9. In view of what we have said earlier, we are clearly of the opinion that the Prescribed Authority (The Additional District Magistrate, Kanpur) was in error in dismissing the appeals filed by the petitioner before it in respect of the year 1971-72 in default. The orders dated Oct. 30, 1972 passed by him in that respect were without jurisdiction.
10. Since we have held that the orders dismissing the petitioner's appeals for default were without jurisdiction, it is not necessary for us to go into the further question whether the refusal of the Additional District Magistrate to restore the appeals to their original numbers was founded on justifiable reasons. Once the orders of Oct. 30, 1972 are held to be without jurisdiction, the inevitable consequence would be that the appellate authority would have to hear and dispose of the appeals filed by the petitioner on merits.

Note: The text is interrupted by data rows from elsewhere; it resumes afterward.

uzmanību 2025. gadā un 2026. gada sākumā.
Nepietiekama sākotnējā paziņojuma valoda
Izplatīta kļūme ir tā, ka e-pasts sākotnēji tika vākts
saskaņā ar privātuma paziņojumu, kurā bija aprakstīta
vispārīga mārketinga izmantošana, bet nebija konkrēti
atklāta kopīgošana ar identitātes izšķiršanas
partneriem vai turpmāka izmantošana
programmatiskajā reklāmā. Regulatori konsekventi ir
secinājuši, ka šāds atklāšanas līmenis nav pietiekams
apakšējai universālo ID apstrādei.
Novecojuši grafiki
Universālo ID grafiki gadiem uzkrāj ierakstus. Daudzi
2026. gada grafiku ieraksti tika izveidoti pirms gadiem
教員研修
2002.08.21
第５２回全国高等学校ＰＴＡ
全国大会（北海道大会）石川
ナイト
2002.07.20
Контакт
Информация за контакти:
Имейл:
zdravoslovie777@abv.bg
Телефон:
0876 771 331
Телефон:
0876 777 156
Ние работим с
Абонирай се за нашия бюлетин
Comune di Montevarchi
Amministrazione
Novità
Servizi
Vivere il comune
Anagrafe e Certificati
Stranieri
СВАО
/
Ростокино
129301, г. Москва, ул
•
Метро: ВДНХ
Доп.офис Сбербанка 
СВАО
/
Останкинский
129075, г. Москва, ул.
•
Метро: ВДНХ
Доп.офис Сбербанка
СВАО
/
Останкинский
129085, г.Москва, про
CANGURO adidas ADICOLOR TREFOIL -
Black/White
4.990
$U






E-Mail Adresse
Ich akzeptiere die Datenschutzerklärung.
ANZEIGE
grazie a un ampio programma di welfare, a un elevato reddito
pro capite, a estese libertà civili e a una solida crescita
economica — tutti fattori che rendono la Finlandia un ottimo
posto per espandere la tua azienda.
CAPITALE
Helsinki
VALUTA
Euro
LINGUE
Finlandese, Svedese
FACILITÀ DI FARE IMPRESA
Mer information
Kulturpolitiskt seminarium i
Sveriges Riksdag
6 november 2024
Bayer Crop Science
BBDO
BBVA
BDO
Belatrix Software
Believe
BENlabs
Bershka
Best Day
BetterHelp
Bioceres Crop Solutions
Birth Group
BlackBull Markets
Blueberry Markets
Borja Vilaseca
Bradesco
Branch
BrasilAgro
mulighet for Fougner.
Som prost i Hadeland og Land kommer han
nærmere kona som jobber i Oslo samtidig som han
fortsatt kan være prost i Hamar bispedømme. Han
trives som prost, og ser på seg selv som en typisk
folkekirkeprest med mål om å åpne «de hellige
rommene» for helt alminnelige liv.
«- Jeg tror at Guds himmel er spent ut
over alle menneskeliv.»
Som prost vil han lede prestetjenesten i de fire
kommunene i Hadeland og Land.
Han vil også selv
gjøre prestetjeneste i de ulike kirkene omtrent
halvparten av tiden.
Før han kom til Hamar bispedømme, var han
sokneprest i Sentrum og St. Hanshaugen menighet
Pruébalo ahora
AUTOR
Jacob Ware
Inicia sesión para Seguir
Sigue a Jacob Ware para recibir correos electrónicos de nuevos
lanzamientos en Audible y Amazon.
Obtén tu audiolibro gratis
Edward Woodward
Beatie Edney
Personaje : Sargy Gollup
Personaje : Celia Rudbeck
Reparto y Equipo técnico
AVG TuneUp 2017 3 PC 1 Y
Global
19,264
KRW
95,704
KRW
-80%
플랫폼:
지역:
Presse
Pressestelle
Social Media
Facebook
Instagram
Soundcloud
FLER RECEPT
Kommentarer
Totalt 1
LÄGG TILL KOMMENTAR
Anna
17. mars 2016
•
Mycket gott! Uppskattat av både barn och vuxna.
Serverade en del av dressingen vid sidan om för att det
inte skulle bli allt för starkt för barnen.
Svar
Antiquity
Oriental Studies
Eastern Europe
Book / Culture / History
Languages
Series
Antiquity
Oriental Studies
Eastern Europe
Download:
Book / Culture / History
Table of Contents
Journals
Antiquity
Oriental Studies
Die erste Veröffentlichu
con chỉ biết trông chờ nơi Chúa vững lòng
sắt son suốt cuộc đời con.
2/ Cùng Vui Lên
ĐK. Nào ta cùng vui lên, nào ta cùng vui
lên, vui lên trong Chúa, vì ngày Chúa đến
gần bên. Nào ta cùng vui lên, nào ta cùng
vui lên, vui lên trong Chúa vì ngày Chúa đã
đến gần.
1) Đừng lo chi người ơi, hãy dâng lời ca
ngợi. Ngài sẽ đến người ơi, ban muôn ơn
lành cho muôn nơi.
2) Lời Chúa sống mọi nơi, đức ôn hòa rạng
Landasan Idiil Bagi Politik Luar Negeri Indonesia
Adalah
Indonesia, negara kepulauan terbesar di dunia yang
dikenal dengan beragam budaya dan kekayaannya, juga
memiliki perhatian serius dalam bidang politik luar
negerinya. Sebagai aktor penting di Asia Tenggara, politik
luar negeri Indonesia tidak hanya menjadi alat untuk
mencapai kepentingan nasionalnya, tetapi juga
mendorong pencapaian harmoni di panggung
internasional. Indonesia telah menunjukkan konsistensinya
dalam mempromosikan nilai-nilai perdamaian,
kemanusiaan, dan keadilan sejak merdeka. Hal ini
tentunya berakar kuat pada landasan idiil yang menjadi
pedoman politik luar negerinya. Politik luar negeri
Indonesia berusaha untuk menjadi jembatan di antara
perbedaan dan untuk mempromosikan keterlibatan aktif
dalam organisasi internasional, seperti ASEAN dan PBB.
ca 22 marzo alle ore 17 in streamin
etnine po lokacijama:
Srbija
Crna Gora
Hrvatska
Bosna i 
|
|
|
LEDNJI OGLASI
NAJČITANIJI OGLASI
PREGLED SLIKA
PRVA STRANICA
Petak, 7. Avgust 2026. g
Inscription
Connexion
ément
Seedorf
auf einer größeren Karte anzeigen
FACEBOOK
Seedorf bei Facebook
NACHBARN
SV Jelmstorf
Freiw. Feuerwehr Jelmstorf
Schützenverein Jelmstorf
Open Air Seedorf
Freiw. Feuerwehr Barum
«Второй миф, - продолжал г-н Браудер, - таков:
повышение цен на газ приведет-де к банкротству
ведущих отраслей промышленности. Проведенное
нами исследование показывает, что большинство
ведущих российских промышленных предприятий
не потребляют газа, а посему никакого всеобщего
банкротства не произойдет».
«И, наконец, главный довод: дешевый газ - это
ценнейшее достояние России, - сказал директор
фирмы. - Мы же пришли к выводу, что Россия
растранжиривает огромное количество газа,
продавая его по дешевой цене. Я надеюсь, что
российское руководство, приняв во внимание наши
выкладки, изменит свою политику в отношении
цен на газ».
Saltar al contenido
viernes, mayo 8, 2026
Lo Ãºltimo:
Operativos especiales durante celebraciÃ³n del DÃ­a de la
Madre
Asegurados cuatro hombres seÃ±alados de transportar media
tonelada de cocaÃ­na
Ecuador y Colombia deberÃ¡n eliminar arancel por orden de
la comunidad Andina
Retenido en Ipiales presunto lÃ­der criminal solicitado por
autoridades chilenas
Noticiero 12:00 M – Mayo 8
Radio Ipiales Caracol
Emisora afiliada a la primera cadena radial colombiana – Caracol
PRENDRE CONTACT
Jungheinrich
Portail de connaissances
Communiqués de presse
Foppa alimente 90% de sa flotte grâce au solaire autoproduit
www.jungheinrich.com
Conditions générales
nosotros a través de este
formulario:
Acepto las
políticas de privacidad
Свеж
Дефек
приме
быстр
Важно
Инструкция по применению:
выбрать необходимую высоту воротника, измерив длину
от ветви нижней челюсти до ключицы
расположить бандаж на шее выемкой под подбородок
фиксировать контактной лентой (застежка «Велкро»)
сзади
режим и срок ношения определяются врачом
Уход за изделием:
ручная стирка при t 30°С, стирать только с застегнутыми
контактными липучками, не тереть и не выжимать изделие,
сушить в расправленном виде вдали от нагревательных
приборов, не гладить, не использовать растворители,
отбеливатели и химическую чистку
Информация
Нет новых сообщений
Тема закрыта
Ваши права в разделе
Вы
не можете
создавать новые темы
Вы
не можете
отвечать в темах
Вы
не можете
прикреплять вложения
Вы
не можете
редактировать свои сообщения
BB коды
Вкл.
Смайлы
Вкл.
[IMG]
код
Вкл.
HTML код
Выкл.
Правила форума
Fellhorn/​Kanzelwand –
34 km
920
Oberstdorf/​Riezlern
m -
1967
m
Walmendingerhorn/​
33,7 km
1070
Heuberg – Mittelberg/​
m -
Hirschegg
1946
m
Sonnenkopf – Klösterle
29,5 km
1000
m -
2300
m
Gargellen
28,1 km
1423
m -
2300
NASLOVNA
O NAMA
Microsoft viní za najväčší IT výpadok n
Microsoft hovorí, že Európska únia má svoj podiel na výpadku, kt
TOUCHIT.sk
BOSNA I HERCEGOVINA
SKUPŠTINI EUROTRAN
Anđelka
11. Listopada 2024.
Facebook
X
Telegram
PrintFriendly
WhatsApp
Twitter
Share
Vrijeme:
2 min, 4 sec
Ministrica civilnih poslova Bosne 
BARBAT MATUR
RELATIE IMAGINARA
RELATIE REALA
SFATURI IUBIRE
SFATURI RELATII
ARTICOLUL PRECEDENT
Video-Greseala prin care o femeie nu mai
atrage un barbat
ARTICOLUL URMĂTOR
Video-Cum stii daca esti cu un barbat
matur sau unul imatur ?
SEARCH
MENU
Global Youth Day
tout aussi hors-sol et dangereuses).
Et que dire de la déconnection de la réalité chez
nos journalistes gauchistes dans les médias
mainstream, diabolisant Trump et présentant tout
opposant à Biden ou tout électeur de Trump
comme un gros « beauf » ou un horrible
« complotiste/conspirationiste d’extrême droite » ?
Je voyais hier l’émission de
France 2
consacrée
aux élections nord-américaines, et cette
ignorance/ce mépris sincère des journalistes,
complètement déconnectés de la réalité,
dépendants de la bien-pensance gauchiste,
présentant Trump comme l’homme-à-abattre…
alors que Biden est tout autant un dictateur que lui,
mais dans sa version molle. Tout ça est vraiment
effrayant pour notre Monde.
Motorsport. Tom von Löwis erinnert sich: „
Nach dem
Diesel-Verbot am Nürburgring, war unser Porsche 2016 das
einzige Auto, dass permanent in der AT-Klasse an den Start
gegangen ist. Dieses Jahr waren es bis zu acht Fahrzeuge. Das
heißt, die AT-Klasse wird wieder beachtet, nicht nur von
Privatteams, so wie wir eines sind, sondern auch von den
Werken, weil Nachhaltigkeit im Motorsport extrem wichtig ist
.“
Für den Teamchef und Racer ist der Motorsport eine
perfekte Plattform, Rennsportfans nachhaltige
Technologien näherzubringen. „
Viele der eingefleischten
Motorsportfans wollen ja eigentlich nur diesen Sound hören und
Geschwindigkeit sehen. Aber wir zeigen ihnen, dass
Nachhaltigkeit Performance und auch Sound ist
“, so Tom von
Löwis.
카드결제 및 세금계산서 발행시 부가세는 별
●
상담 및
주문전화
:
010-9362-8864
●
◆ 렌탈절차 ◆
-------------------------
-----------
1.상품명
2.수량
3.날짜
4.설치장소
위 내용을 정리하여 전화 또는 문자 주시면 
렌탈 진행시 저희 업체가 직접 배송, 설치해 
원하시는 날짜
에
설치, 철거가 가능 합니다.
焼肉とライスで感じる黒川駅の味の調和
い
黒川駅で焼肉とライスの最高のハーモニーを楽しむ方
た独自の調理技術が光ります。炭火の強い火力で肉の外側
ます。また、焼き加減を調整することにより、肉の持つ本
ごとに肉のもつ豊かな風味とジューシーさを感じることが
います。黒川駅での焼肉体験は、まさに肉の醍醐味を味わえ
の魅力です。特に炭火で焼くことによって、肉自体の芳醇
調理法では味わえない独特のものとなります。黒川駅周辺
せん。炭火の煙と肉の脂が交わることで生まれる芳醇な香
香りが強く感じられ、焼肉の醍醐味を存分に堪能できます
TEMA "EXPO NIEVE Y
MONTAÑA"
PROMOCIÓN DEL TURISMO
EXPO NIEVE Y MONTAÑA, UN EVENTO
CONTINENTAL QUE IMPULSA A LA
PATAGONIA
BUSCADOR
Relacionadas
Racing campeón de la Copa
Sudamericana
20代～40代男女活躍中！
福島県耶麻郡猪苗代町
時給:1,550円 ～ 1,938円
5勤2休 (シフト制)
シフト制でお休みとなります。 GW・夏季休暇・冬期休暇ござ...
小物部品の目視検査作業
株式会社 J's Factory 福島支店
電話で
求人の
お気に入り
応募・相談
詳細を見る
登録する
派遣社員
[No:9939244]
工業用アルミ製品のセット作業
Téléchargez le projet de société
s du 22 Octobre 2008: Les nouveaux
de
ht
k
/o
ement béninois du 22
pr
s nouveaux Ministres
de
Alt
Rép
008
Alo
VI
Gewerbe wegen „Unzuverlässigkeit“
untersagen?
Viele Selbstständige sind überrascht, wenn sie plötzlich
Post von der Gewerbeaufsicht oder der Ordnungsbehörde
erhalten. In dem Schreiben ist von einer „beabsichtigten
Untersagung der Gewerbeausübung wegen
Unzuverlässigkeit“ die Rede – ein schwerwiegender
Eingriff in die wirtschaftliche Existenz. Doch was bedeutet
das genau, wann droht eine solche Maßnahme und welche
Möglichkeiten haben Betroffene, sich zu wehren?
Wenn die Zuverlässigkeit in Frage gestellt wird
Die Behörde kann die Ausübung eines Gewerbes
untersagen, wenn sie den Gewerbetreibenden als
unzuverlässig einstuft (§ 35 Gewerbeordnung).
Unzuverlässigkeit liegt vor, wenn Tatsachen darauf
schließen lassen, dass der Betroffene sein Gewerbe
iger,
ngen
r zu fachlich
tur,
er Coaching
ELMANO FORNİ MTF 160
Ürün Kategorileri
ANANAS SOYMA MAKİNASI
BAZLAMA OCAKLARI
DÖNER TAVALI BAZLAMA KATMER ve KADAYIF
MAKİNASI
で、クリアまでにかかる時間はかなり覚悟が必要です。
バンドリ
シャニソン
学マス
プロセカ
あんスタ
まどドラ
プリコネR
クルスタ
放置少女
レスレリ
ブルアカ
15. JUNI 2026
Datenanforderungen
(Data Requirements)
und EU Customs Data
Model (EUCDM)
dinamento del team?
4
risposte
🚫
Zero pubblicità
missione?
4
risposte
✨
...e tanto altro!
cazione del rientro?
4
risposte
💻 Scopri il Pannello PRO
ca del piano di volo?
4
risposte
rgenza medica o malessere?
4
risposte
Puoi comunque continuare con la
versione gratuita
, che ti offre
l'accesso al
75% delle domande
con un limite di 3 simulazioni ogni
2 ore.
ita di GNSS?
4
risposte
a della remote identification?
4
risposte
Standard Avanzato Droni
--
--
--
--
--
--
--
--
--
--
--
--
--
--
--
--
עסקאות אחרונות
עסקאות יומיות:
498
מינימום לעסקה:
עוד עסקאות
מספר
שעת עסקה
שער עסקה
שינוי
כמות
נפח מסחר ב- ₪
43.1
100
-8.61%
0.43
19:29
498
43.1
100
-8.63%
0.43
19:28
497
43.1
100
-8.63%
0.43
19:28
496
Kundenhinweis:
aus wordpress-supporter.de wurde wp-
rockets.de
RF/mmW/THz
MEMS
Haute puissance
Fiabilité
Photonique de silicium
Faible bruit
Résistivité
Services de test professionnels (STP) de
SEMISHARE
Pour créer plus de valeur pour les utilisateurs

11. The petition succeeds and is allowed The orders dated Oct. 30, 1972 (Annexures 9 and 10 to the writ petition) dismissing the appeals Nos. 16 and 15 relating to the premises Nos. 361 and 368, Harrisganj, Kanpur respectively are quashed. The Additional District Magistrate (City) Kanpur is directed to restore the two appeals to their original numbers and dispose them of on merits after notice to both the parties.
12. We direct the parties to the petition to bear their own costs of this Court.